Decoding multiple encoded utf-8 in perl or ruby

jjore on 2010-01-07T03:57:25

I'd recently encountered some data that had been re-encoded five times. Ugh. The key was to guess that if a character 0xC0-0xFF is followed by 0x80-xBF, it's likely that the bytes are actually utf-8. What follows is a function which guessed a reasonable way to deal with the data and turn it into the right utf-8.

use Test::More tests => 1;
use Encode ();

my $bad = "\xc3\x83\xc2\x83\xc3\x82\xc2\x83\xc3\x83\xc2\x82\xc3\x82\xc2\x83\xc3\x83\xc2\x83\xc3\x82\xc2\x82\xc3\x83\xc2\x82\xc3\x82\xc2\xa9";
my $good = "\xe9";
is( multiple_decode( $bad ), $good );

sub multiple_decode {
  my ( $str ) = @_;

  Encode::_utf8_on( $str );
  while ( $str =~ /[\xc0-\xff][\x80-\xbf]/ ) {
    utf8::downgrade( $str );
    Encode::_utf8_on( $str );
  }

  return $str;
}

I tried doing this in Ruby because I actually needed this for an EventMachine (http://rubyeventmachine.com) server but never quite got it working. Iconv seemed to want to be strict about rejecting the originally ostensibly invalid input.

# Iconv::IllegalSequence: "\303\203\302\203\303\202\302\203\303\203\302\202\303\202\302\203"...

require 'test/unit'
require 'iconv'

class MDecode < Test::Unit::TestCase
  def test_multiple_decode
    conv = Iconv.new( 'UTF-8', 'ASCII' )

    bad = "\xc3\x83\xc2\x83\xc3\x82\xc2\x83\xc3\x83\xc2\x82\xc3\x82\xc2\x83\xc3\x83\xc2\x83\xc3\x82\xc2\x82\xc3\x83\xc2\x82\xc3\x82\xc2\xa9"
    good = "\xe9"

    assert_equal( good, conv.multiple_decode( bad ) )
  end
end

class Iconv
  def multiple_decode( str )
    while str =~ /[\xc0-\xff][\x80-\xbf]/
      str = iconv( str )
    end

    return str
  end
end

That code is painful to read

Aristotle on 2010-01-07T07:44:06

Why in Larry’s name are you fiddling with the UTF8 flag at all?

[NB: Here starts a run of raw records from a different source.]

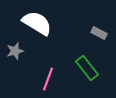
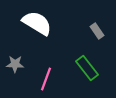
gray rectangle: moved 2 px left, 2 px up; rotated 28 degrees clockwise
gray star: moved 13 px down; rotated 18 degrees clockwise
pink line: moved 2 px left
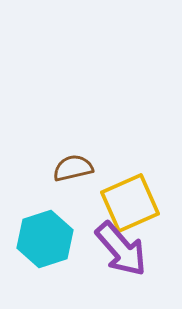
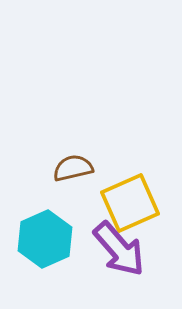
cyan hexagon: rotated 6 degrees counterclockwise
purple arrow: moved 2 px left
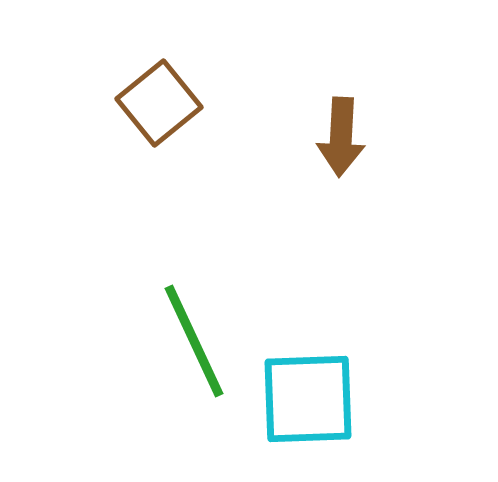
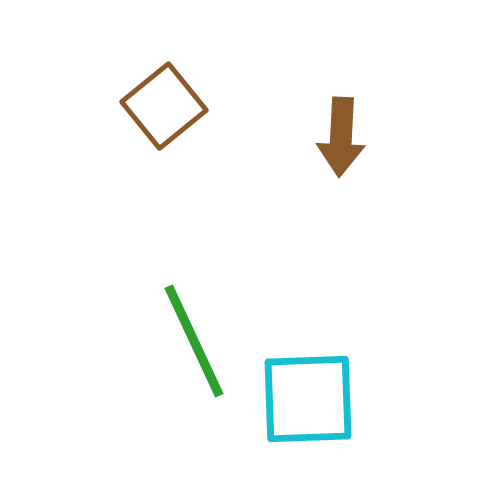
brown square: moved 5 px right, 3 px down
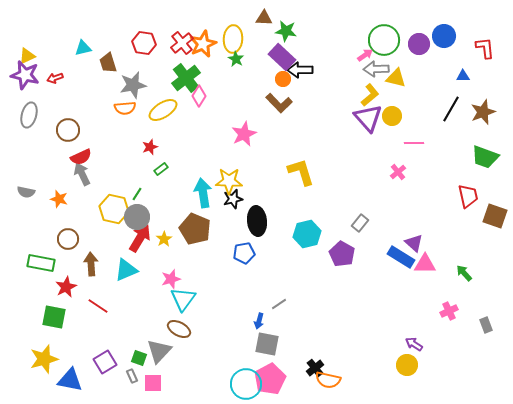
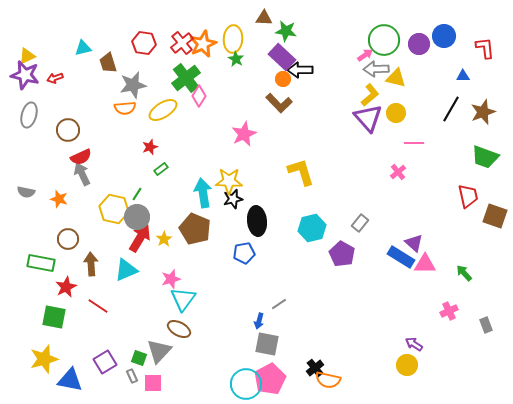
yellow circle at (392, 116): moved 4 px right, 3 px up
cyan hexagon at (307, 234): moved 5 px right, 6 px up
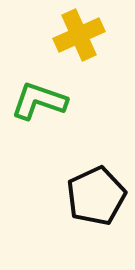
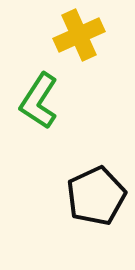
green L-shape: rotated 76 degrees counterclockwise
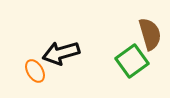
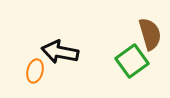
black arrow: moved 1 px left, 1 px up; rotated 27 degrees clockwise
orange ellipse: rotated 45 degrees clockwise
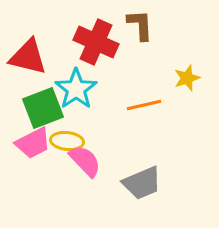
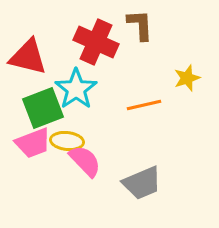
pink trapezoid: rotated 6 degrees clockwise
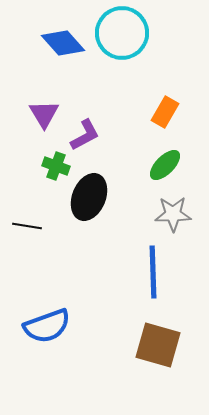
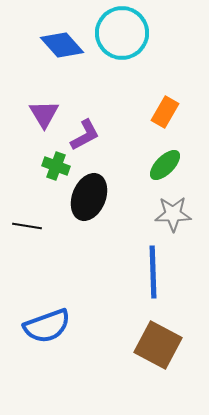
blue diamond: moved 1 px left, 2 px down
brown square: rotated 12 degrees clockwise
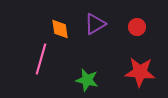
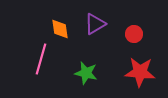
red circle: moved 3 px left, 7 px down
green star: moved 1 px left, 7 px up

And for what, turning the flag on and then downgrading the string? That’s pure obfuscation.

sub multiple_decode { my ( $str ) = @_; utf8::decode $str while $str =~ /[\xc0-\xff][\x80-\xbf]/; return $str; }

Re:That code is painful to read

jjore on 2010-01-09T05:59:04

That doesn't work. I didn't know it was supposed to.

Re:That code is painful to read

jjore on 2010-01-09T06:04:41

Actually, that would apparently work if the value being decoded were fully valid but it doesn't because the input was an abuse of Unicode.

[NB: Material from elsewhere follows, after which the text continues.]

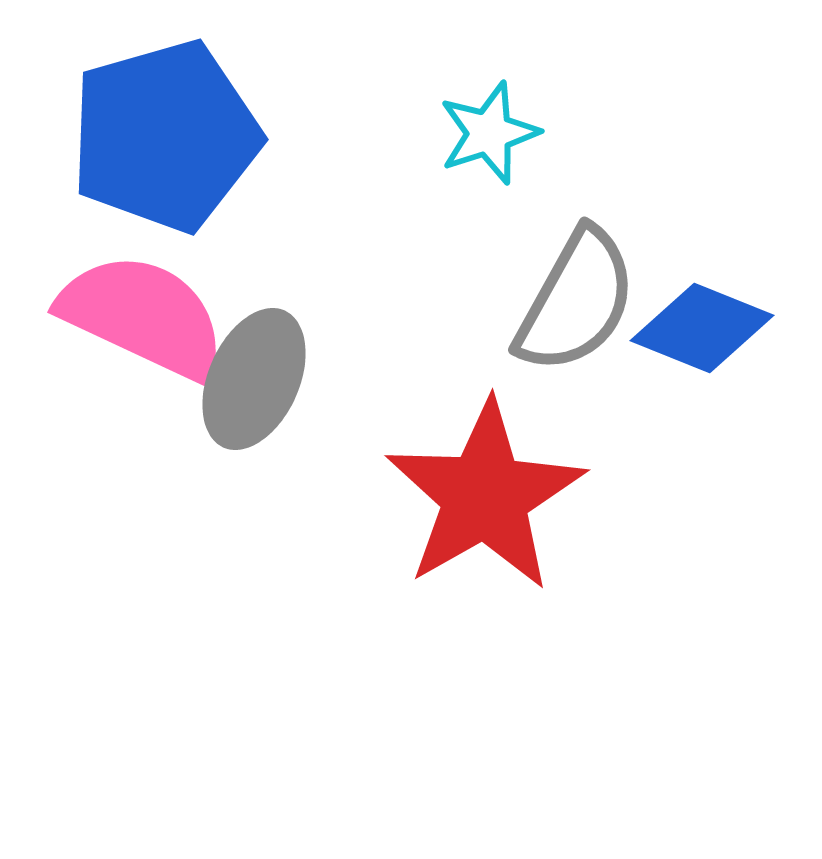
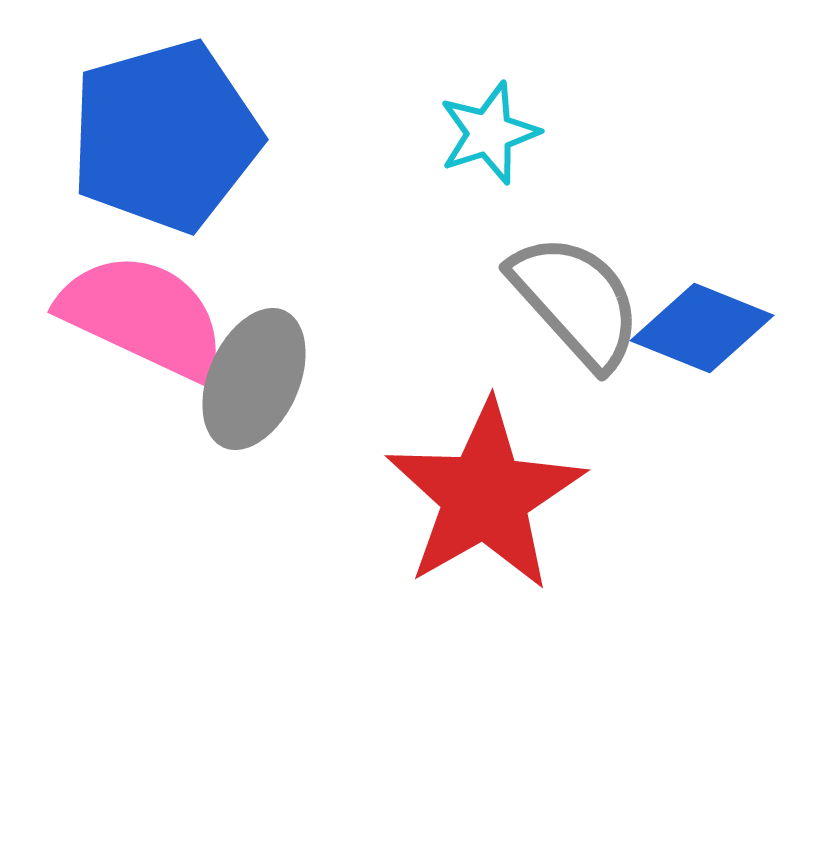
gray semicircle: rotated 71 degrees counterclockwise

Re:That code is painful to read

Aristotle on 2010-01-09T10:34:17

It is indeed supposed to work.
So what does your data look like, then? Does it contain a mixture of encoding levels at once?

Re:That code is painful to read

jjore on 2010-01-10T22:36:05

Ah. Ok, it works provided the value is valid UTF-X, Perl's more permissive variant of UTF-8. When I'd tried your snippet I copied my original post but the rendered blog post had a space inserted into the middle of the string which made the value no longer be valid UTF-X.
Also, utf8::decode returns a boolean indicating whether it did anything. Presumable this means your function should read as follows. This leaves both the interpretation of the string up to Perl and also lets us eventually abort when there's no more work to be done according to perl.
1 while utf8::decode( $str );

As a note, utf8::decode is implemented by sv_utf8_decode of sv.c which will abort when the string stops being valid UTF-X.

Iconv

Hansen on 2010-01-07T12:25:19

Iconv can't transcode your data to US-ASCII since it contains octets greater than 0x7F. Your double encoded data has been transcoded from Latin-1 to UTF-8, in order to reverse it you need to transcode from UTF-8 to Latin-1.

Change:
Iconv.new( 'UTF-8', 'ASCII' )

To:
Iconv.new( 'LATIN1', 'UTF-8' )

and it should work just fine.

You can aslo narrow down your regexp to [\xc2-\xc3][\x80-\xbf], since UTF-8 encoded Latin-1 is within that range.

--
chansen

Encode::Repair

bart on 2010-01-07T19:31:21

Earlier today, moritz uploaded a new module, Encode::Repair, to CPAN, which has fixing this kind of trouble in mind. But 5 times? That's a bit steep...